# Equivalent definition of Schwartz space

Definition of Schwartz space is the following. $$f(x) \in \mathcal{S} \overset {\mathrm{def}} {\Leftrightarrow} \displaystyle \sup_{x \in \mathbb{R^d} } \left|x^\alpha\partial^\beta_x f(x)\right| < \infty$$

$$\forall\alpha,\forall\beta$$ $$\in$$ $$\mathbb{Z^d_+}$$ ($$\alpha,\beta$$ is multi-index notation)

My textbook is written the following statement.

$$\displaystyle \sup_{x \in \mathbb{R^d} } \left|x^\alpha\partial^\beta_x f(x)\right| < \infty\Leftrightarrow \displaystyle \sup_{x \in \mathbb{R^d} } \left|\partial^\alpha_x (x^\beta f(x))\right| < \infty$$

I have proved $$\Rightarrow$$ by using Leibniz's rule. But I haven't proved $$\Leftarrow$$. Please tell me proof $$\Leftarrow$$.

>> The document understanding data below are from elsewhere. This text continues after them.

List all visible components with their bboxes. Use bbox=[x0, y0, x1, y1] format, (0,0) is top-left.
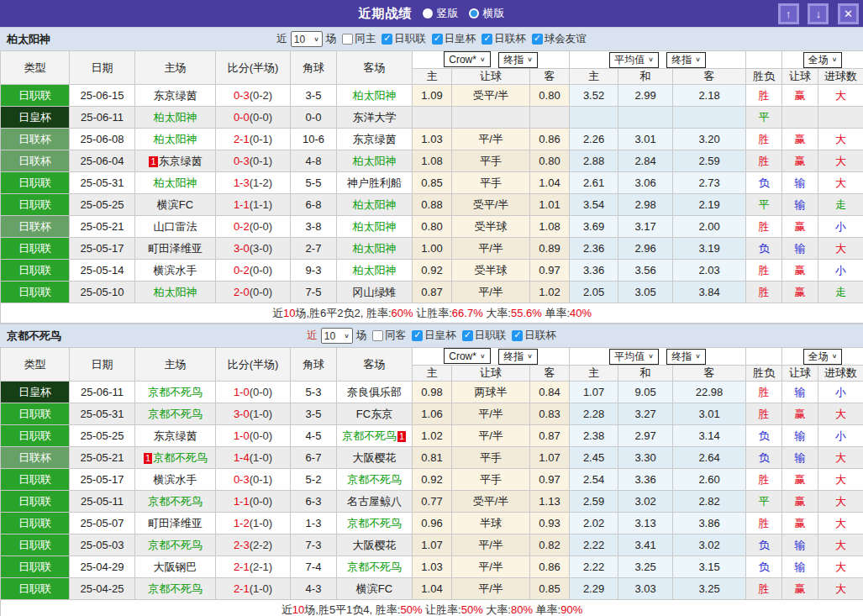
home-team-cell: 山口雷法 bbox=[135, 216, 216, 238]
competition-checkbox[interactable]: 同客 bbox=[366, 329, 406, 343]
team-name: 柏太阳神 bbox=[7, 32, 50, 47]
odds-away-cell: 0.86 bbox=[530, 556, 570, 578]
match-count-select[interactable]: 10 ∨ bbox=[291, 31, 323, 47]
checkbox-icon[interactable] bbox=[512, 330, 523, 341]
odds-away-cell: 0.97 bbox=[530, 260, 570, 282]
bookmaker-select[interactable]: Crow*∨ bbox=[444, 348, 490, 364]
competition-checkbox[interactable]: 球会友谊 bbox=[526, 32, 587, 46]
avg-home-cell: 2.59 bbox=[570, 491, 618, 513]
competition-checkbox[interactable]: 日皇杯 bbox=[426, 32, 476, 46]
checkbox-icon[interactable] bbox=[342, 34, 353, 45]
move-down-button[interactable]: ↓ bbox=[808, 3, 829, 24]
checkbox-icon[interactable] bbox=[481, 34, 492, 45]
checkbox-icon[interactable] bbox=[412, 330, 423, 341]
summary-text: 50% bbox=[400, 603, 422, 616]
halftime-score: (3-0) bbox=[250, 242, 272, 255]
team-text: 横滨水手 bbox=[154, 264, 197, 276]
match-row: 日职联25-05-11京都不死鸟1-1(0-0)6-3名古屋鲸八0.77受平/半… bbox=[1, 491, 863, 513]
final-odds-select[interactable]: 终指∨ bbox=[498, 52, 538, 68]
match-count-value: 10 bbox=[324, 330, 335, 342]
avg-draw-cell: 9.05 bbox=[618, 382, 673, 403]
move-up-button[interactable]: ↑ bbox=[778, 3, 799, 24]
horizontal-layout-label[interactable]: 横版 bbox=[483, 6, 505, 21]
final-odds-select-2[interactable]: 终指∨ bbox=[666, 349, 706, 365]
home-team-cell: 柏太阳神 bbox=[135, 282, 216, 303]
final-odds-select-2[interactable]: 终指∨ bbox=[666, 52, 706, 68]
avg-draw-cell: 3.01 bbox=[618, 129, 673, 150]
competition-checkbox[interactable]: 日职联 bbox=[376, 32, 426, 46]
away-team-cell: 京都不死鸟1 bbox=[337, 425, 413, 447]
competition-cell: 日职联 bbox=[1, 403, 70, 425]
competition-checkbox[interactable]: 日联杯 bbox=[506, 329, 556, 343]
col-header-goals-result: 进球数 bbox=[818, 366, 863, 382]
filter-games-label: 场 bbox=[356, 329, 367, 343]
avg-home-cell: 2.61 bbox=[570, 172, 618, 194]
col-header-outcome: 胜负 bbox=[746, 69, 782, 85]
checkbox-label: 日联杯 bbox=[494, 32, 526, 46]
fulltime-score: 1-0 bbox=[234, 429, 250, 442]
checkbox-icon[interactable] bbox=[432, 34, 443, 45]
col-header-corner: 角球 bbox=[291, 348, 337, 382]
corners-cell: 7-4 bbox=[291, 556, 337, 578]
avg-away-cell: 3.19 bbox=[673, 238, 746, 260]
competition-checkbox[interactable]: 日联杯 bbox=[476, 32, 526, 46]
avg-home-cell: 3.69 bbox=[570, 216, 618, 238]
competition-checkbox[interactable]: 日职联 bbox=[456, 329, 507, 343]
final-odds-select[interactable]: 终指∨ bbox=[498, 349, 538, 365]
checkbox-icon[interactable] bbox=[532, 34, 543, 45]
competition-cell: 日职联 bbox=[1, 260, 70, 282]
chevron-down-icon: ∨ bbox=[695, 56, 701, 63]
team-text: 东京绿茵 bbox=[353, 133, 397, 145]
odds-home-cell: 1.02 bbox=[413, 425, 452, 447]
fulltime-select[interactable]: 全场∨ bbox=[803, 52, 843, 68]
score-cell: 0-0(0-0) bbox=[216, 107, 291, 129]
checkbox-icon[interactable] bbox=[462, 330, 473, 341]
team-text: 柏太阳神 bbox=[154, 176, 197, 189]
summary-text: 40% bbox=[570, 307, 592, 319]
team-text: 大阪樱花 bbox=[353, 539, 397, 551]
competition-checkbox[interactable]: 日皇杯 bbox=[406, 329, 456, 343]
corners-cell: 6-3 bbox=[291, 491, 337, 513]
team-text: 柏太阳神 bbox=[353, 220, 397, 233]
odds-home-cell: 0.87 bbox=[413, 282, 452, 303]
avg-away-cell: 2.00 bbox=[673, 216, 746, 238]
avg-draw-cell bbox=[618, 107, 673, 129]
bookmaker-select[interactable]: Crow*∨ bbox=[444, 51, 490, 67]
summary-text: 近 bbox=[282, 603, 292, 616]
home-team-cell: 京都不死鸟 bbox=[135, 491, 216, 513]
vertical-layout-radio[interactable] bbox=[423, 8, 433, 18]
avg-away-cell: 2.73 bbox=[673, 172, 746, 194]
team-text: 柏太阳神 bbox=[154, 286, 197, 298]
odds-home-cell: 1.09 bbox=[413, 85, 452, 107]
odds-home-cell: 0.98 bbox=[413, 382, 452, 403]
team-text: 柏太阳神 bbox=[154, 133, 197, 145]
score-cell: 1-0(0-0) bbox=[216, 382, 291, 403]
fulltime-score: 1-1 bbox=[234, 495, 250, 508]
average-select[interactable]: 平均值∨ bbox=[609, 52, 659, 68]
summary-text: 80% bbox=[511, 603, 533, 616]
fulltime-header: 全场∨ bbox=[782, 51, 863, 69]
fulltime-select[interactable]: 全场∨ bbox=[803, 349, 843, 365]
col-header-goals-result: 进球数 bbox=[818, 69, 863, 85]
home-team-cell: 1东京绿茵 bbox=[135, 150, 216, 172]
avg-draw-cell: 3.56 bbox=[618, 260, 673, 282]
odds-handicap-cell: 平/半 bbox=[452, 556, 530, 578]
checkbox-icon[interactable] bbox=[372, 330, 383, 341]
horizontal-layout-radio[interactable] bbox=[469, 8, 479, 18]
odds-handicap-cell bbox=[452, 107, 530, 129]
halftime-score: (1-1) bbox=[250, 198, 272, 211]
match-filter: 近 10 ∨ 场 同主日职联日皇杯日联杯球会友谊 bbox=[276, 31, 587, 47]
odds-away-cell: 0.93 bbox=[530, 513, 570, 534]
col-header-type: 类型 bbox=[1, 348, 70, 382]
halftime-score: (0-1) bbox=[250, 155, 272, 167]
vertical-layout-label[interactable]: 竖版 bbox=[437, 6, 459, 21]
match-count-select[interactable]: 10 ∨ bbox=[321, 328, 353, 344]
close-button[interactable]: ✕ bbox=[838, 3, 859, 24]
competition-checkbox[interactable]: 同主 bbox=[336, 32, 376, 46]
average-select[interactable]: 平均值∨ bbox=[609, 349, 659, 365]
col-header-avg-away: 客 bbox=[673, 69, 746, 85]
summary-text: 10 bbox=[292, 603, 304, 616]
checkbox-icon[interactable] bbox=[382, 34, 392, 45]
home-team-cell: 柏太阳神 bbox=[135, 129, 216, 150]
team-text: 柏太阳神 bbox=[353, 242, 397, 255]
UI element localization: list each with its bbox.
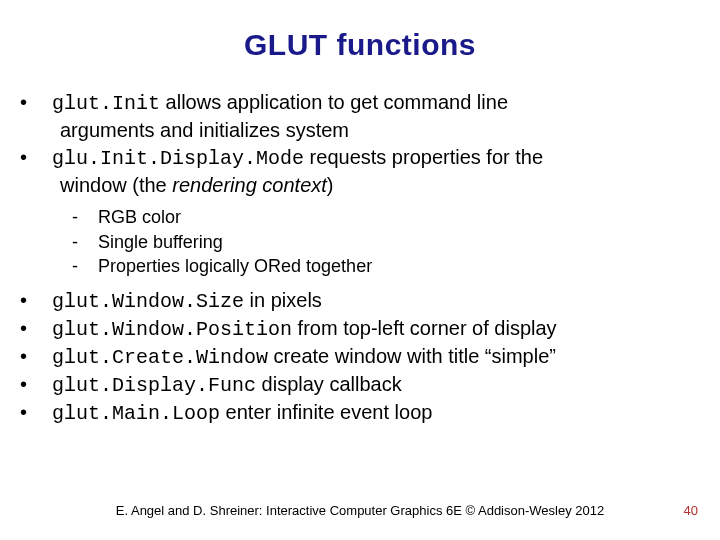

1) With $$\alpha = 0$$ you have $$\sup_{x \in \mathbb R} |x^\beta f(x)| < \infty$$ for all $$\beta$$.
2) With $$\alpha = 1$$ you have $$\sup_{x \in \mathbb R} |\beta x^{\beta - 1} f(x) + x^\beta f'(x)| < \infty$$ for all $$\beta$$. You already know from 1) that $$\sup_{x \in \mathbb R} |x^{\beta - 1}f(x)| < \infty$$, so it follows that $$\sup_{x \in \mathbb R} |x^\beta f'(x)| < \infty.$$
3) Do the same with $$\alpha = 2$$, etc.